[[ Material provided, beginning ]]

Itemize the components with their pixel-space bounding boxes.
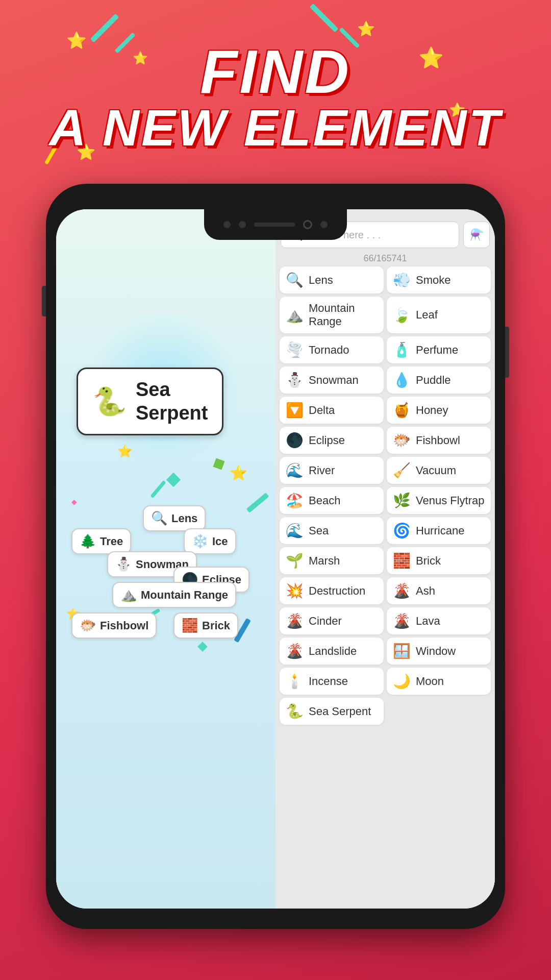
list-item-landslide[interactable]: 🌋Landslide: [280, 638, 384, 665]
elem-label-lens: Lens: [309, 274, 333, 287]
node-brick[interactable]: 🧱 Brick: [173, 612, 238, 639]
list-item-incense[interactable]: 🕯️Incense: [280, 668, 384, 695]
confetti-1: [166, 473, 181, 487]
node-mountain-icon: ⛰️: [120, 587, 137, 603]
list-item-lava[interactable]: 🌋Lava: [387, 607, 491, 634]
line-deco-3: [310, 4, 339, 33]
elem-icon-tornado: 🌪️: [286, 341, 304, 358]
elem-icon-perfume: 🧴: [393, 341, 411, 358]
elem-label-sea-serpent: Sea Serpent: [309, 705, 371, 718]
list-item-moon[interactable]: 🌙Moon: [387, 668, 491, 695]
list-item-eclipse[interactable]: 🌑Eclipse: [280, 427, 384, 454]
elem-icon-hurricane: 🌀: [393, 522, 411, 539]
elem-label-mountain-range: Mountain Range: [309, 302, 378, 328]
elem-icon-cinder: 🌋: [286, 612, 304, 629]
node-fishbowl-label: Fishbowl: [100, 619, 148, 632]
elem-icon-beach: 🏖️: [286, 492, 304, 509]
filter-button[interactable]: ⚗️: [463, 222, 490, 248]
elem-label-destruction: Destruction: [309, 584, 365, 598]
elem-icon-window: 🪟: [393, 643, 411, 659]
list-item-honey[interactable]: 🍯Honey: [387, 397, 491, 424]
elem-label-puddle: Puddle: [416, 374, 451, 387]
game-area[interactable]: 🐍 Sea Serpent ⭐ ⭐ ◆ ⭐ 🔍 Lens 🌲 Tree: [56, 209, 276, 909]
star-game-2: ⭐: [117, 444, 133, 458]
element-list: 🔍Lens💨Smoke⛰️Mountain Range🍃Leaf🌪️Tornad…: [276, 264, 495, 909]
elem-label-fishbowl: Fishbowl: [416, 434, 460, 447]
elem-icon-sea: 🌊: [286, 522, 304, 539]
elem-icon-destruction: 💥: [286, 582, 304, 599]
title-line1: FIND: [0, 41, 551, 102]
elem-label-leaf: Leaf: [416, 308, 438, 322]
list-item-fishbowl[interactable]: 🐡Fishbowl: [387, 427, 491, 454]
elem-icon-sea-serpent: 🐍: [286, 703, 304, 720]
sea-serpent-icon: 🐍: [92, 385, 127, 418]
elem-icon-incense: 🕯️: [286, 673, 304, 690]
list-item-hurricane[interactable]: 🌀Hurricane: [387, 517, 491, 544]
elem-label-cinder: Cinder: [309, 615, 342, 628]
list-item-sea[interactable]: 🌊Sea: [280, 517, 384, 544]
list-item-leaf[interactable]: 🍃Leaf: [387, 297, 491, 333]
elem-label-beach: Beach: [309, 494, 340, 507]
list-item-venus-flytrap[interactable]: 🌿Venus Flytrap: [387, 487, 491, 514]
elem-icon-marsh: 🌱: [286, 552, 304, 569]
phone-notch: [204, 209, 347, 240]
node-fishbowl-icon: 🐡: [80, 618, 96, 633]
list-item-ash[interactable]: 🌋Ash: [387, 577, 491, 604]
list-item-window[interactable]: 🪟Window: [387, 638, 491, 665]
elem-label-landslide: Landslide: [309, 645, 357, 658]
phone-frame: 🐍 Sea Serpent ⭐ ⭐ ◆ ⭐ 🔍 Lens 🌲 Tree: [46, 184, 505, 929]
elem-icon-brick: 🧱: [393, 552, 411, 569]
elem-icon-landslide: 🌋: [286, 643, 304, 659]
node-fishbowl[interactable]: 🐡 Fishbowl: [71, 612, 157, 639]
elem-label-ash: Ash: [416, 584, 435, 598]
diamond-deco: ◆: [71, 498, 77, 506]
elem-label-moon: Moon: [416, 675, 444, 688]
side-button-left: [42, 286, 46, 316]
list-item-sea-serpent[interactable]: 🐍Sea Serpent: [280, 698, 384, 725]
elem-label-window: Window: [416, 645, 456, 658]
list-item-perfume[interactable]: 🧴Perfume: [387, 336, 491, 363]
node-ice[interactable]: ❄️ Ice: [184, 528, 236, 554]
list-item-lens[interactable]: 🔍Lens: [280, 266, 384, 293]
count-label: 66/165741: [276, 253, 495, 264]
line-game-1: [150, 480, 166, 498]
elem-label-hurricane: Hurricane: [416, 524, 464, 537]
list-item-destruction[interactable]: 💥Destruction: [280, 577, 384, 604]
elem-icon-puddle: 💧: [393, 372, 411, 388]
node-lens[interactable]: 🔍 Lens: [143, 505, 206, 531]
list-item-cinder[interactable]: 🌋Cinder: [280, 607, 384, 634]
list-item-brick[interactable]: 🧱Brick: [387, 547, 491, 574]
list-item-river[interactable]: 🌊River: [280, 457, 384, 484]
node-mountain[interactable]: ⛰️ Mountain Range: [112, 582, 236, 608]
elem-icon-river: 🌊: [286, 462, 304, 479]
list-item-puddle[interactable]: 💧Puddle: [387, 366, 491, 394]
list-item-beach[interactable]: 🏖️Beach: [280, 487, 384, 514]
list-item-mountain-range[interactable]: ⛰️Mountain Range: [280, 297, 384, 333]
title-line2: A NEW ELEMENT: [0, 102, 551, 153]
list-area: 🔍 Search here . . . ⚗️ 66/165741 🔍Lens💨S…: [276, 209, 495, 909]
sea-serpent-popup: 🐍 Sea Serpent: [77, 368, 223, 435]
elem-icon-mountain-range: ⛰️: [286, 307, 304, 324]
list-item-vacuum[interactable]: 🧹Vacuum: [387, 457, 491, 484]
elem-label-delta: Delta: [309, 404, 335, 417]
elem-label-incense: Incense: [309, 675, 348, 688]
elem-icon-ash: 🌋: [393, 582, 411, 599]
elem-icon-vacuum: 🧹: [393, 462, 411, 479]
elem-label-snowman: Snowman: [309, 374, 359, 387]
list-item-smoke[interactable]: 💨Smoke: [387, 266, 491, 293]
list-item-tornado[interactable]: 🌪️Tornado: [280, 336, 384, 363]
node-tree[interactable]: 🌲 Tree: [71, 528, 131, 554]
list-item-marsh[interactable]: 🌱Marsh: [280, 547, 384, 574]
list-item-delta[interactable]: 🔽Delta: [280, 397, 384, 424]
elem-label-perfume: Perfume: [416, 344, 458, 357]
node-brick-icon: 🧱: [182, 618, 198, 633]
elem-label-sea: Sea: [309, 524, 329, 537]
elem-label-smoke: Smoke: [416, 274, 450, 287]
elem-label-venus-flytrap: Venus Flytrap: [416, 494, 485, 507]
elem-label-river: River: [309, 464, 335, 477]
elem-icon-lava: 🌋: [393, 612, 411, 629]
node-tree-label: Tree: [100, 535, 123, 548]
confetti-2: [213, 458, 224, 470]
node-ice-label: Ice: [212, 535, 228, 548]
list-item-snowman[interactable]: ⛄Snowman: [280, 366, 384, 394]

[[ Material provided, end ]]

What needs to be done: Output the data exactly, pictures omitted.

Reply to the exercise:
Itemize the components with their pixel-space bounding boxes.
list-item-landslide[interactable]: 🌋Landslide: [280, 638, 384, 665]
elem-label-lens: Lens: [309, 274, 333, 287]
node-brick[interactable]: 🧱 Brick: [173, 612, 238, 639]
list-item-incense[interactable]: 🕯️Incense: [280, 668, 384, 695]
confetti-1: [166, 473, 181, 487]
node-mountain-icon: ⛰️: [120, 587, 137, 603]
list-item-lava[interactable]: 🌋Lava: [387, 607, 491, 634]
line-deco-3: [310, 4, 339, 33]
elem-icon-tornado: 🌪️: [286, 341, 304, 358]
elem-icon-perfume: 🧴: [393, 341, 411, 358]
elem-label-sea-serpent: Sea Serpent: [309, 705, 371, 718]
list-item-moon[interactable]: 🌙Moon: [387, 668, 491, 695]
list-item-eclipse[interactable]: 🌑Eclipse: [280, 427, 384, 454]
elem-icon-hurricane: 🌀: [393, 522, 411, 539]
elem-label-mountain-range: Mountain Range: [309, 302, 378, 328]
elem-icon-cinder: 🌋: [286, 612, 304, 629]
node-fishbowl-label: Fishbowl: [100, 619, 148, 632]
elem-icon-beach: 🏖️: [286, 492, 304, 509]
filter-button[interactable]: ⚗️: [463, 222, 490, 248]
elem-label-destruction: Destruction: [309, 584, 365, 598]
elem-icon-window: 🪟: [393, 643, 411, 659]
list-item-honey[interactable]: 🍯Honey: [387, 397, 491, 424]
elem-label-puddle: Puddle: [416, 374, 451, 387]
game-area[interactable]: 🐍 Sea Serpent ⭐ ⭐ ◆ ⭐ 🔍 Lens 🌲 Tree: [56, 209, 276, 909]
star-game-2: ⭐: [117, 444, 133, 458]
element-list: 🔍Lens💨Smoke⛰️Mountain Range🍃Leaf🌪️Tornad…: [276, 264, 495, 909]
elem-label-fishbowl: Fishbowl: [416, 434, 460, 447]
elem-icon-sea: 🌊: [286, 522, 304, 539]
elem-icon-destruction: 💥: [286, 582, 304, 599]
title-line1: FIND: [0, 41, 551, 102]
elem-label-leaf: Leaf: [416, 308, 438, 322]
list-item-fishbowl[interactable]: 🐡Fishbowl: [387, 427, 491, 454]
elem-icon-sea-serpent: 🐍: [286, 703, 304, 720]
sea-serpent-icon: 🐍: [92, 385, 127, 418]
elem-icon-incense: 🕯️: [286, 673, 304, 690]
list-item-hurricane[interactable]: 🌀Hurricane: [387, 517, 491, 544]
elem-label-cinder: Cinder: [309, 615, 342, 628]
list-item-sea[interactable]: 🌊Sea: [280, 517, 384, 544]
list-item-leaf[interactable]: 🍃Leaf: [387, 297, 491, 333]
elem-label-beach: Beach: [309, 494, 340, 507]
list-item-venus-flytrap[interactable]: 🌿Venus Flytrap: [387, 487, 491, 514]
elem-icon-marsh: 🌱: [286, 552, 304, 569]
phone-notch: [204, 209, 347, 240]
node-fishbowl-icon: 🐡: [80, 618, 96, 633]
list-item-ash[interactable]: 🌋Ash: [387, 577, 491, 604]
list-item-window[interactable]: 🪟Window: [387, 638, 491, 665]
elem-label-landslide: Landslide: [309, 645, 357, 658]
phone-frame: 🐍 Sea Serpent ⭐ ⭐ ◆ ⭐ 🔍 Lens 🌲 Tree: [46, 184, 505, 929]
elem-icon-brick: 🧱: [393, 552, 411, 569]
elem-icon-landslide: 🌋: [286, 643, 304, 659]
node-fishbowl[interactable]: 🐡 Fishbowl: [71, 612, 157, 639]
elem-label-ash: Ash: [416, 584, 435, 598]
diamond-deco: ◆: [71, 498, 77, 506]
elem-label-moon: Moon: [416, 675, 444, 688]
side-button-left: [42, 286, 46, 316]
list-item-sea-serpent[interactable]: 🐍Sea Serpent: [280, 698, 384, 725]
elem-label-window: Window: [416, 645, 456, 658]
list-item-perfume[interactable]: 🧴Perfume: [387, 336, 491, 363]
node-ice[interactable]: ❄️ Ice: [184, 528, 236, 554]
list-item-lens[interactable]: 🔍Lens: [280, 266, 384, 293]
count-label: 66/165741: [276, 253, 495, 264]
line-game-1: [150, 480, 166, 498]
elem-label-hurricane: Hurricane: [416, 524, 464, 537]
list-item-destruction[interactable]: 💥Destruction: [280, 577, 384, 604]
elem-icon-puddle: 💧: [393, 372, 411, 388]
node-lens[interactable]: 🔍 Lens: [143, 505, 206, 531]
list-item-cinder[interactable]: 🌋Cinder: [280, 607, 384, 634]
list-item-brick[interactable]: 🧱Brick: [387, 547, 491, 574]
list-item-river[interactable]: 🌊River: [280, 457, 384, 484]
node-mountain[interactable]: ⛰️ Mountain Range: [112, 582, 236, 608]
elem-icon-river: 🌊: [286, 462, 304, 479]
list-item-puddle[interactable]: 💧Puddle: [387, 366, 491, 394]
list-item-beach[interactable]: 🏖️Beach: [280, 487, 384, 514]
list-item-mountain-range[interactable]: ⛰️Mountain Range: [280, 297, 384, 333]
title-line2: A NEW ELEMENT: [0, 102, 551, 153]
list-area: 🔍 Search here . . . ⚗️ 66/165741 🔍Lens💨S…: [276, 209, 495, 909]
sea-serpent-popup: 🐍 Sea Serpent: [77, 368, 223, 435]
elem-icon-mountain-range: ⛰️: [286, 307, 304, 324]
list-item-vacuum[interactable]: 🧹Vacuum: [387, 457, 491, 484]
elem-label-delta: Delta: [309, 404, 335, 417]
elem-label-incense: Incense: [309, 675, 348, 688]
elem-icon-ash: 🌋: [393, 582, 411, 599]
elem-icon-vacuum: 🧹: [393, 462, 411, 479]
elem-label-snowman: Snowman: [309, 374, 359, 387]
list-item-smoke[interactable]: 💨Smoke: [387, 266, 491, 293]
list-item-tornado[interactable]: 🌪️Tornado: [280, 336, 384, 363]
node-tree[interactable]: 🌲 Tree: [71, 528, 131, 554]
list-item-marsh[interactable]: 🌱Marsh: [280, 547, 384, 574]
list-item-delta[interactable]: 🔽Delta: [280, 397, 384, 424]
elem-label-perfume: Perfume: [416, 344, 458, 357]
node-brick-icon: 🧱: [182, 618, 198, 633]
elem-label-sea: Sea: [309, 524, 329, 537]
elem-label-smoke: Smoke: [416, 274, 450, 287]
elem-label-venus-flytrap: Venus Flytrap: [416, 494, 485, 507]
elem-label-river: River: [309, 464, 335, 477]
elem-icon-lava: 🌋: [393, 612, 411, 629]
node-tree-label: Tree: [100, 535, 123, 548]
confetti-2: [213, 458, 224, 470]
node-ice-label: Ice: [212, 535, 228, 548]
list-item-snowman[interactable]: ⛄Snowman: [280, 366, 384, 394]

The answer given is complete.